## Your task
The expected answer is the set of lines in the data below between the line holding "Clause E2 External" and the line holding "methodology; relevant determinations and", inclusive, written out exactly.

## Records for processing
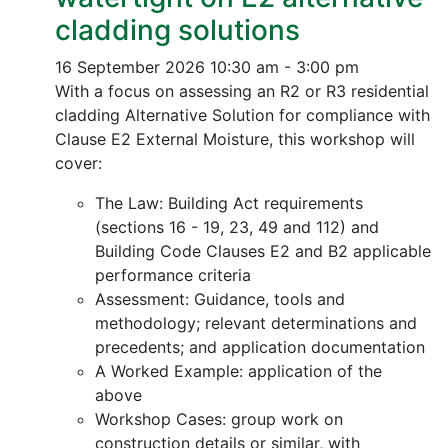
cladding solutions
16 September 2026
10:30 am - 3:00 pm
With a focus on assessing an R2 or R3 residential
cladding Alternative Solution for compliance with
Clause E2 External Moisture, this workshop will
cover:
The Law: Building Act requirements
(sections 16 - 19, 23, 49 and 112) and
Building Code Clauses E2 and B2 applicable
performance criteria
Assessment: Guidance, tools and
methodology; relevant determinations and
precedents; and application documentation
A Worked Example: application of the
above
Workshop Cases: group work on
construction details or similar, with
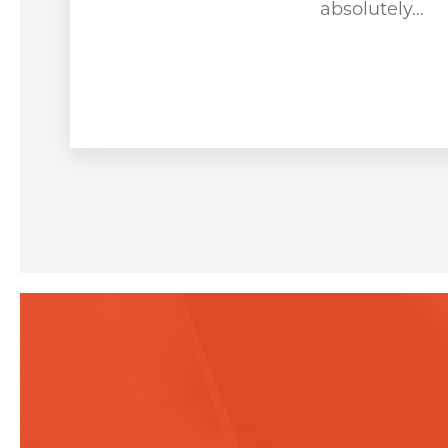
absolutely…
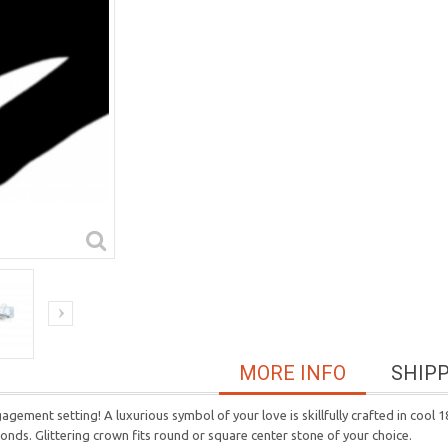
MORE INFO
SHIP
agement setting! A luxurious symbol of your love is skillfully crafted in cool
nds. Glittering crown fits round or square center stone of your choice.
...
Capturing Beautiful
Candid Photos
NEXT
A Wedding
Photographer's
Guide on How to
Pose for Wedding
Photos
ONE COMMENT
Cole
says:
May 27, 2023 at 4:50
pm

## Exercise response
Clause E2 External Moisture, this workshop will
cover:
The Law: Building Act requirements
(sections 16 - 19, 23, 49 and 112) and
Building Code Clauses E2 and B2 applicable
performance criteria
Assessment: Guidance, tools and
methodology; relevant determinations and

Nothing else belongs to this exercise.